Auf dem Weg zu einem lange ersehnten Treffen mit Freunden erhielt ich am späten Sonntagnachmittag den Anruf meines Vaters, er sei mittags gestürzt. Mein Nachfragen ergab, dass er auf den Kopf gefallen sei, aber dass außer einer Beule am Kopf nichts passiert wäre, weshalb er verweigert habe, mit der über seinen Notruf verständigten Rettung ins Krankenhaus zu fahren. Da mein Vater seit zwei Jahren immer wieder mit Stürzen und Ohnmachtsgefühlen zu tun hat und voriges Jahr einen Schlaganfall mit Auswirkungen auf seine Augen erlitten hat, telefonierte ich noch mit meiner Schwester, was mich darin bestärkte, unser Treffen mit Freunden abzusagen. Mein Partner und ich eilten zur Wohnung meines Vaters, um dort das Wichtigste zusammenzupacken - an die umfangreiche Medikamentenliste muss auch immer gedacht werden - und ihn mit der Rettung ins Krankenhaus zu bringen. Jetzt war sogar meinem Vater klar, dass es kein Herumkommen um einen Krankenhausaufenthalt mehr gab. Im Krankenhaus wurde er zum Sturz befragt und er gab Auskünfte, die aufgrund offensichtlicher Verwirrung nicht korrekt waren. Ich hatte nämlich bei meinem Versuch, das tatsächliche Geschehen herauszufinden, erfahren, dass mein Vater bereits am Morgen gestürzt war und mich dann darüber stundenlang nicht informiert hatte (Nebensächlichkeiten - im Vergleich zu gesundheitlichen Problemen - werden allerdings immer umgehend an mich herangetragen und sollten auch prompt bearbeitet werden!). Im Krankenhaus wurde er erstversorgt, es wurde ein Röntgen vom Kopf gemacht, er konnte eine Nacht bleiben - und wurde am Montag bei - wörtlich - "stabilem Allgemeinzustand" (echt jetzt???) nach dem Mittagessen, das er noch eingefordert hatte, entlassen. Allein sein Heimkommen zu begleiten, war eine sehr fordernde Situation für mich, denn ich bin als Persönliche Assistentin tätig. Meine Arbeit ermöglicht es mir nicht, sofort alles liegen und stehen lassen zu können, um dem Vater zu Diensten zu sein. In der Abholsituation wurde ich darüber informiert, dass der Umgang mit meinem Vater ein schwieriger gewesen sei, er sei sehr bestimmend aufgetreten - ich weiß zu gut, was die Pflegekraft meinte: Aus sehr leidvoller und jahrzehntelanger Erfahrung könnte ich mit seinem rücksichtslosen Herrscherverhalten und seinen Eskapaden einige Bücher füllen.

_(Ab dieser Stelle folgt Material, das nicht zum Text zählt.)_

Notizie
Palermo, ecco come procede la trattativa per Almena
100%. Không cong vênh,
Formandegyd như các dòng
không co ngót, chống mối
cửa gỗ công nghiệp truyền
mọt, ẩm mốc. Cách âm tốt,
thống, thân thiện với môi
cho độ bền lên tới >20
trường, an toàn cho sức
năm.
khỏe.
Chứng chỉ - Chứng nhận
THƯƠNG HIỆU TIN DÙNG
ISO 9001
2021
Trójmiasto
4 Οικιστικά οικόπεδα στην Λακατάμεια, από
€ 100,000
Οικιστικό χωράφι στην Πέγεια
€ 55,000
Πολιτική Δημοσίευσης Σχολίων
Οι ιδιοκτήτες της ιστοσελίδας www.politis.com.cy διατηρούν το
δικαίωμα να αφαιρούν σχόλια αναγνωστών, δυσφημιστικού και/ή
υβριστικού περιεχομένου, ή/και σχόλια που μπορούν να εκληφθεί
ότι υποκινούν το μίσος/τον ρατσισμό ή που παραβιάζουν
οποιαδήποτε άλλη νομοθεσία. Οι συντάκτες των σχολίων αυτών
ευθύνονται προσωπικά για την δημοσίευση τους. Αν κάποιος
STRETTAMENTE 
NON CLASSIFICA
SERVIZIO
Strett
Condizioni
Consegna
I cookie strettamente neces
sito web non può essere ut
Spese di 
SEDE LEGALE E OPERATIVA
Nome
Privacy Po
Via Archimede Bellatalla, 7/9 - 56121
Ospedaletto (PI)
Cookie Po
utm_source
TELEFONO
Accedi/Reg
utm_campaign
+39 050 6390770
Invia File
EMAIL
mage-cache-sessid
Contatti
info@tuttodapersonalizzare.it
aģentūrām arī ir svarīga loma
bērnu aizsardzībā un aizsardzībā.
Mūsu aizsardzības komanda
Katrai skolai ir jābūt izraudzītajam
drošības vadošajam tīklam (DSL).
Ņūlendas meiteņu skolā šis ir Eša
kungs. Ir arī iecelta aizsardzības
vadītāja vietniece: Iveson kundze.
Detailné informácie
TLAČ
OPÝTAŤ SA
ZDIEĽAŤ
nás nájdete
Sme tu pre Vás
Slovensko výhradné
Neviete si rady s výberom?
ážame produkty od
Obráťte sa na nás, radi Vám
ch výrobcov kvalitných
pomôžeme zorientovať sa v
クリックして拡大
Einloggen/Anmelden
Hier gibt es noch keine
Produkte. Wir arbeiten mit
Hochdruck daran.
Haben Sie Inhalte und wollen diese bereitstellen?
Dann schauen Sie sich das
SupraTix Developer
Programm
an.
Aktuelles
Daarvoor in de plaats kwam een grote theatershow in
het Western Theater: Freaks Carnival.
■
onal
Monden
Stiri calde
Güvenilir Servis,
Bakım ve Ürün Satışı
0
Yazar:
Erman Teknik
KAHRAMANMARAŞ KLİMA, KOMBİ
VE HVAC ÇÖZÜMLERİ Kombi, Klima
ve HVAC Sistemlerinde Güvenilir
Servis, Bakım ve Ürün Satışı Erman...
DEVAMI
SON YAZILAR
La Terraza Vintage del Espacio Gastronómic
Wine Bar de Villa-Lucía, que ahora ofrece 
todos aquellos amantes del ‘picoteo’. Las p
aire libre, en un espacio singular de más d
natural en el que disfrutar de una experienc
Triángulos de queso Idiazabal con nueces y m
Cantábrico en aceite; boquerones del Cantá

Schon am darauffolgenden Dienstagmorgen informierte mich eine sehr besorgte Pflegerin meines Vaters, dass er sehr schwach sei, es sei ihr unverständlich, warum er nicht im Krankenhaus behalten worden sei. (Später wird sie mir bestätigen, dass sich mein Vater auch ihr gegenüber nicht vernünftig verhalten hat, obwohl die beiden ein grundsätzlich gutes Einvernehmen haben.) Also wiederum ein überstürzter Aufbruch meinerseits, mit dem Taxi zur elterlichen Wohnung, voller Sorgen, wie das alles noch weitergehen soll ...
Dort angekommen: Verweigerung meines Vaters, in ein Krankenhaus zu fahren. Ich überlege, ihn aufgrund seines ohnehin bekannten renitenten Verhaltens in die Psychiatrie einliefern zu lassen, leider erreiche ich den Psychiater, der meinen Vater schon lange kennt, nicht. Da ich nichts mehr für ihn tun kann, eile ich weiter, ins Pflegeheim meiner Mutter. Die Szene, die mich dort erwartet, ertrage ich nicht mehr, es ist zuviel, wir liegen uns weinend in den Armen: Meine Mutter hat starke Schmerzen aufgrund ihrer Gelenksentzündungen an den Händen und im Halswirbelbereich, die Medikamente helfen nicht. Meine Mama, die schon viele Schmerzen tapfer ertragen hat, fleht laut die Gottesmutter an, um ihr zu helfen. Ich bin verzweifelt, spreche mit der zuständigen Fachpflegekraft über Schmerzinfusionen, diese darf allerdings nur die behandelnde Hausärztin verabreichen.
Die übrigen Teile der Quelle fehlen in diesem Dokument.